Truth reminded the clergymen that Jesus was the product of God and a woman; man had nothing to do with it. By the time she finished, even some of the clergymen were applauding. The fight for suffrage had all the twists and turns of a modern thriller, and the story sheds light on how reform, slowly but surely, happens in America: painfully, often with difficult compromises, driven by both powerful personalities and the sacrifices of ordinary, often unsung people.

Truth was born a slave named Isabella in the 1790s in New York and escaped in the 1820s. She gained legal freedom under an 1817 New York statute that freed slaves under 40 in the year 1827. Truth had no permanent address and supported herself as a live-in domestic. When she traveled, she stayed with leaders of the woman’s movement, including Susan B. Anthony and Elizabeth Stanton. Though she could neither read nor write, she was unmatched as a storyteller. Dressed in red, white, and blue, she transfixed audiences with her presence and her spellbinding oratory.

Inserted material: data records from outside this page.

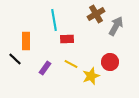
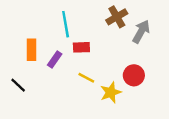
black line: (15, 59) -> (18, 85), moved
purple rectangle: (45, 68) -> (55, 60), moved

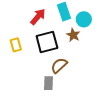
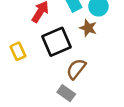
gray rectangle: (48, 83) -> (66, 93), turned -48

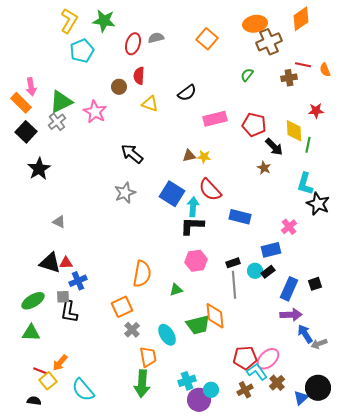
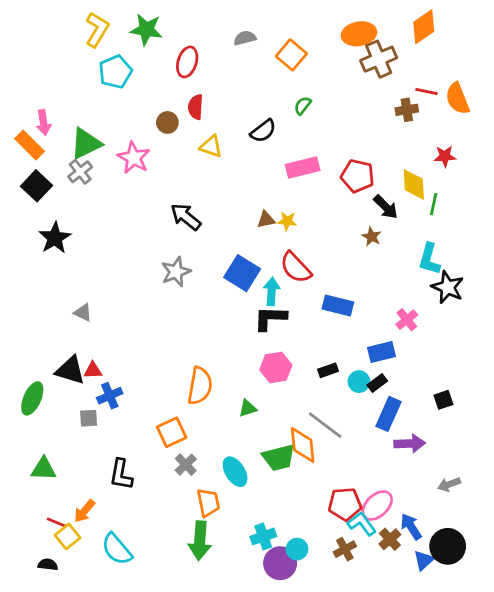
gray semicircle: (156, 38) -> (245, 38), moved
orange semicircle: (325, 70) -> (457, 99), size x1.6
green semicircle: (247, 75) -> (303, 106), moved
gray line: (234, 285) -> (325, 425), moved, turned -48
blue rectangle: (289, 289) -> (389, 414), moved
green ellipse: (33, 301) -> (32, 398), moved, turned -35
black L-shape: (69, 312) -> (121, 474), moved
blue arrow: (305, 334) -> (411, 527), moved

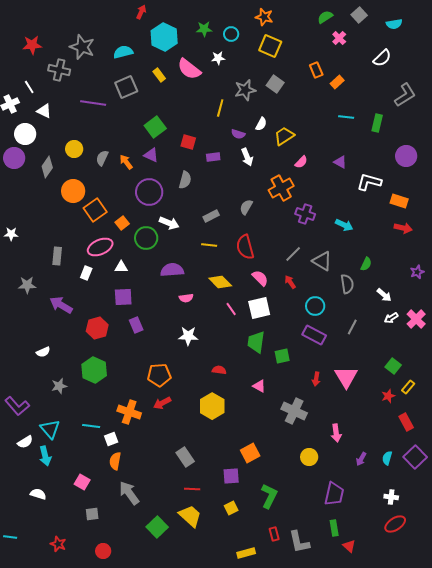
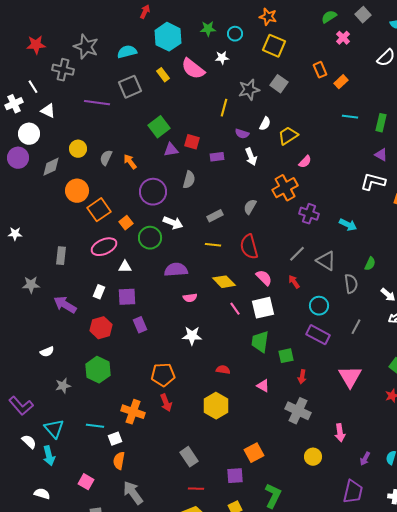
purple triangle: (151, 155) -> (171, 150), moved, turned -35
purple triangle: (340, 162) -> (381, 155), moved
gray diamond: (47, 167) -> (51, 167), turned 30
white rectangle: (86, 273) -> (99, 292), moved
red arrow: (316, 379) -> (302, 377), moved
red arrow: (162, 403) -> (166, 403), turned -84
white semicircle: (25, 442) -> (29, 442), turned -105
purple trapezoid: (334, 494) -> (353, 492), moved

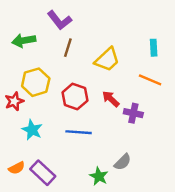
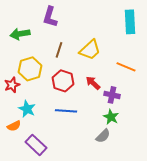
purple L-shape: (60, 20) -> (50, 17), turned 55
brown line: (68, 48) -> (59, 50), moved
cyan rectangle: (154, 48) -> (130, 22), moved, size x1.6
orange semicircle: (17, 168) -> (14, 126), moved
green star: (99, 176) -> (111, 117), moved

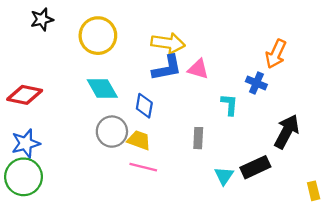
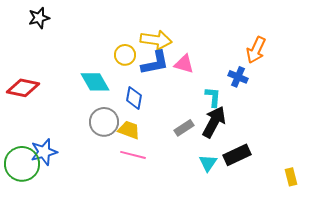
yellow circle: (98, 36) -> (125, 55), moved, size x0.6
black arrow: (287, 132) -> (214, 122), moved
gray rectangle: (198, 138) -> (184, 128), turned 54
blue star: (26, 143) -> (44, 152), moved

The moral responsibility to speak out against the evils of slavery prompted more women, white and black, to enter public life. Together they drove the reform movement. Skin color didn’t matter in the context of fighting slavery. A February 1844 antislavery fair organized by women to raise money for the cause attracted women with bedrock New England names whose parents fought in the American Revolution. As they sold their homemade jams and jellies, the women shared their discontent; they were denied the right to vote, while all sorts of other people, from drunken laborers to untutored immigrants, were welcomed at voting places. Where was the morality in that? Many had come to the unhappy realization that the conditions that limited them as women weren’t that different from what slaves experienced.

There was racial conflict as the movement divided over whether to support the extension of the vote to Negroes after slavery was ended. A deal made with President Lincoln to push for woman’s suffrage at the conclusion of the Civil War collapsed when Lincoln was assassinated. The early suffragists were abolitionists, but their frustration at being excluded from the vote while uneducated blacks were granted suffrage led them to accommodate racist views in an effort to win southern political support. The waves of new immigrants coming into the country were equally problematical for the suffragists. Anti-Irish, anti-Catholic, and anti-foreign attitudes took hold as the country industrialized and millions of people arrived each year from cultures considered alien. Most of the men arriving by the boatload were never going to be allies; they held conservative views of women and were deeply distrustful of the suffragists.

An 1853 convention on women’s rights in New York attracted women from eleven states and as far away as England and Germany. A number of men had infiltrated the proceedings and did their best to disrupt the speakers, shouting insults and making loud hissing noises. Male speakers, including the noted abolitionist William Lloyd Garrison, were treated with the same disrespect as the women orators. The event would be recorded in feminist history as “the Mob Convention.”

It took Sojourner Truth to put the protestors in their place. “Some of you have got the spirit of a goose, and some have got the spirit of a snake.” She spat out the sibilant words, commiserating with her tormentors that they had to endure seeing a colored woman tell them about women’s rights. “We’ll have our rights,” she declared. “You may hiss as much as you like, but it is coming.”